Most DNA-based electrochemical biosensors for plant pathogen diagnostics involve either label-free or label-dependent voltammetric detection of DNA hybridization (Khater et al., 2017). The earliest published direct electrochemistry using a DNA method was based on oxidation on a Mercury electrode (Paleček, 1960). The coupling of DNA-based analyte capture systems with electrochemical techniques to measure the quantity of capture has been included in the development of fungal plant pathogen diagnostics tools (Drummond et al., 2003; Privett et al., 2010).
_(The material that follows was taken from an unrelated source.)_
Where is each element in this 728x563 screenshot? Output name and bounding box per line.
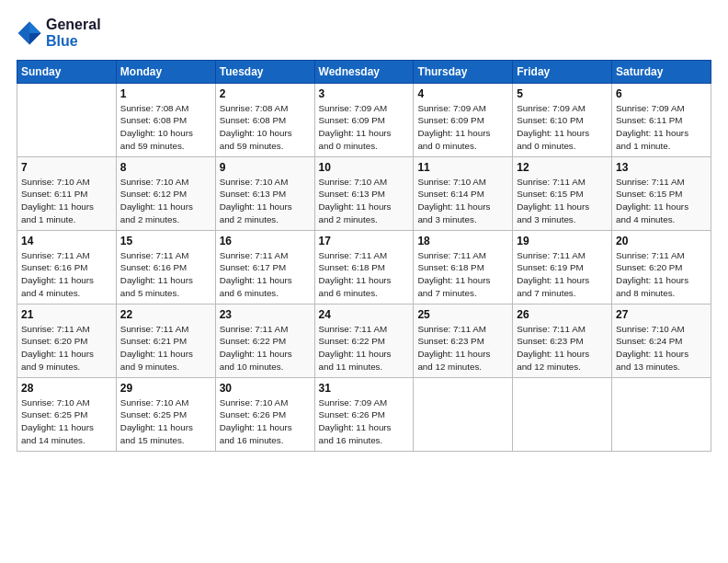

Wang and Li developed the microfluidic microarray assembly method to simultaneously detect three fungal plant pathogens (Botrytis cinerea, Didymella bryoniae, and Botrytis squamosa) (Wang and Li, 2007). They used a glass chip with probe line arrays coupled with a polydimethylsiloxane. The sample flowed through microchannels, crossed the microarray line, and led to rapid DNA hybridization and detection. The advantages of this method included flexible DNA probe development and fast DNA hybridization with small amounts of a sample required (Wang and Li, 2007). Lau et al. successfully developed another highly sensitive technique for plant pathogen DNA detection with the help of colloidal gold nanoparticles as capture probes (Lau et al., 2017). This biosensor involved the amplification of target DNA sequence using recombinase polymerase amplification and hybridization to gold nanoparticle-DNA tags, and was used to identify Pseudomonas syringae in infected plant samples (Figure 2). Several examples of existing electrochemical biosensors for plant pathogen diagnostics summarized in Table 1.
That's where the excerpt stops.